Topic: Organteq 2 Diapason Settings

What value does one set for the Diapason when playing across a range of Baroque and Classical organ music, let alone playing across an assortment of French, Flemish and German organs of differing centuries?

It is a "problem" that one would not be lucky enough to encounter in real life, but which one does encounter when utilising the vast range of possibilities of Organteq 2.

I came across the following article "La Question du Diapason" which covered the question in reasonable detail and which might be of some interest to other members of the Forum.

https://musebaroque.fr/instrument-diapason/

The relevant summary is the following

"Par convention, on admet généralement que :

Le diapason moderne est à 440 Hz.
Le diapason baroque français tourne autour de 392 Hz, assez grave.
Le diapason baroque anglais de la deuxième moitié du XVIIème siècle se rapproche de celui adopté par la France (influence stylistique).
Le diapason baroque italien est bas au Sud de la péninsule (diapason romain à 392 Hz) et s’élève au fur et à mesure que l’on remonte vers le Nord. La plus haute fréquence est celle de Venise, autour de 460 Hz.
Le diapason germanique et anglais du XVIIIème est fixé aux alentours de 415 Hz, tout comme le diapason du haut baroque de la première moitié du XVIIème. Cependant, le diapason d’église est un ton plus haut, vers 465 Hz."

or in translation, with the aid of Google Translate

"By convention, it is generally accepted that:

The modern tuning fork is 440 Hz.
The French baroque tuning fork runs around 392 Hz, quite low.
The English Baroque tone of the second half of the 17th century is close to that adopted by France (stylistic influence).
The Italian Baroque tuning fork is low in the south of the peninsula (Roman tuning fork at 392 Hz) and rises as we go north. The highest frequency is that of Venice, around 460 Hz.
The Germanic and English tuning fork from the 18th century is set at around 415 Hz, just like the high baroque tuning fork from the first half of the 17th century. However, the church pitch is a tone higher, around 465 Hz."

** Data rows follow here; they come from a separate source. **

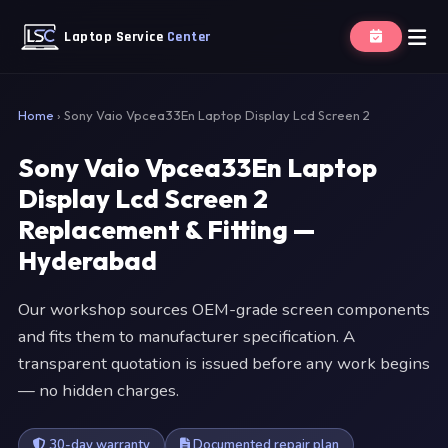
Laptop Service
Center
Home
›
Sony Vaio Vpcea33En Laptop Display Lcd Screen 2
Sony Vaio Vpcea33En Laptop
Display Lcd Screen 2
Replacement & Fitting —
Hyderabad
Our workshop sources OEM-grade screen components
and fits them to manufacturer specification. A
transparent quotation is issued before any work begins
— no hidden charges.
30-day warranty
Documented repair plan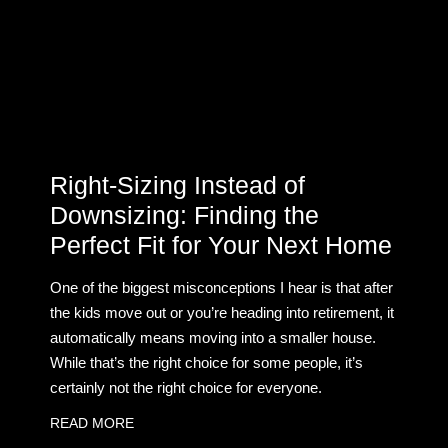
Right-Sizing Instead of
Downsizing: Finding the
Perfect Fit for Your Next Home
One of the biggest misconceptions I hear is that after
the kids move out or you’re heading into retirement, it
automatically means moving into a smaller house.
While that’s the right choice for some people, it’s
certainly not the right choice for everyone.
READ MORE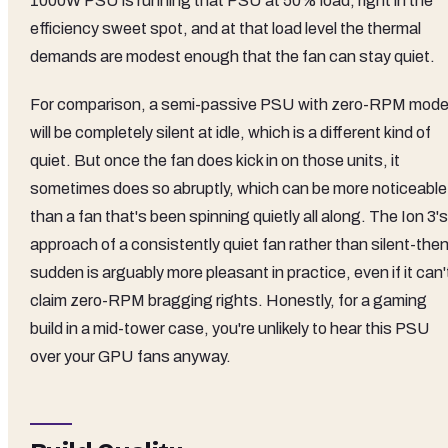
1000W PSU is running that PSU at 50% load, right in the
efficiency sweet spot, and at that load level the thermal
demands are modest enough that the fan can stay quiet.
For comparison, a semi-passive PSU with zero-RPM mod
will be completely silent at idle, which is a different kind of
quiet. But once the fan does kick in on those units, it
sometimes does so abruptly, which can be more noticeable
than a fan that's been spinning quietly all along. The Ion 3's
approach of a consistently quiet fan rather than silent-the
sudden is arguably more pleasant in practice, even if it can'
claim zero-RPM bragging rights. Honestly, for a gaming
build in a mid-tower case, you're unlikely to hear this PSU
over your GPU fans anyway.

It is interesting to note that in Organteq 2 the diapason values for the "Historical : Alsacian Organ I (Strasbourg, St-Thomas)" and the "Historical : Royal Chapel (Versailles)" are already correctly set at 392 Hz and 415 Hz respectively.

This is, of course, the level of attention to detail that one has become accustomed to expect from all at Modartt.

It will save me from endless fiddling and configuration for which I am most grateful.

Michael

Last edited by mprimrose (28-09-2023 03:53)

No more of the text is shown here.